You’ll find below a listing of coursework that is relevant to the M.A. New Media Studies as separated by department.
WRD 513: Semiotics
An introduction to semiotics, or the study of “the sign”—a theory of meaning that is concerned with anything intended to or interpreted to stand for something else, including objects, pictures, sounds, gestures, and body language. The course examines the construction of meaning in manifold contexts, extending the notion of “text” beyond the written page to any artifact that functions as a “message” embodied in a genre and a medium. The study of semiotics is important for writers in that our understanding of and expectations for literacy have become increasingly bound up with other modes of symbolic production in digital environments such as the Internet.
WRD 520: Computers and Writing
Explores the cultural, institutional, professional, and pedagogical implications of digital writing technology, drawing upon theories of technology as well as discussions from the field of computers and composition.
WRD 521: Technical Writing
An introduction to various aspects of technical writing, including readability, document design, editing, and usability.
WRD 524: Document Design
Theories, concepts, and components of effective document design, including the interrelation of visual displays and written texts across a range of electronic and print genres.
WRD 525: Writing for the Web
An introduction to various genres of web-based communication and the roles played by writers, readers, and users of web sites. Includes analysis, design, and revision of web-based writing as well as practice producing written documents which accompany the development of web information.
The relevance of these courses from this department focus on the technical formats for writing for New Media and the meaning behind signs and symbols.
There aren’t any graduate level coursework from the Department of Art & Art History, but relevant courses include Video Art, Culture & Media, Documentary Video, Color Theory, etc. This department offers courses that focus on the visual communication aspect of New Media.
MCS 530 – NEW MEDIA AND CULTURE
This seminar considers the cultural ramifications of new media in shaping life experience and opportunity. As interactive digital media technologies expand opportunities for social networking, text and instant messaging, file sharing, collaborative authoring, blogging, podcasting and mobile communication, this seminar asks how these new technologies impact identity formation, creative participation and concepts of public culture. Issues of concern include race, gender, class, sexuality, cultural citizenship, fandom, subcultures and democratic participation.

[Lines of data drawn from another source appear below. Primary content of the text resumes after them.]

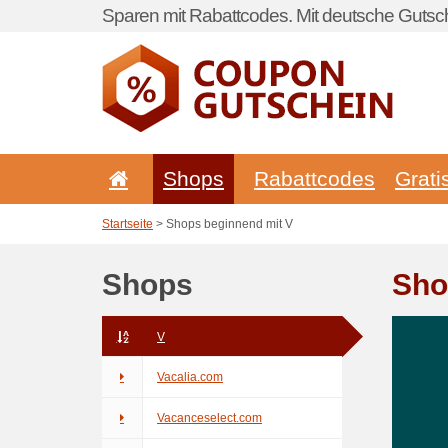
Sparen mit Rabattcodes. Mit deutsche Gutsch
Shops
Rabattcodes
Grati
Startseite
> Shops beginnend mit V
Shops
Sho
V
Vacalia.com
Vacanceselect.com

PRAD 505 – CRITICAL PERSPECTIVES ON PUBLIC RELATIONS AND ADVERTISING
This course examines the ever-increasing influence of public relations and advertising in our society, highlighting issues of power and social responsibility. Students are asked to think critically about the societal effects of public relations and advertising and their roles in the production and maintenance of pubic opinion. Future practitioners consider the potentially adversarial relationship that exists between public relations and advertising and the media in societies bases on a free press. Formerly CMN 505
PRAD 553 – ADVERTISING
This foundational course examines the theories, principles, applications and standards of advertising in multiple contexts, both from the perspectives of the practitioner and the consumer. Formerly CMN 553
The relevance of these courses from this department focus on the social and cultural reactions and effects to the usage of New Mediums.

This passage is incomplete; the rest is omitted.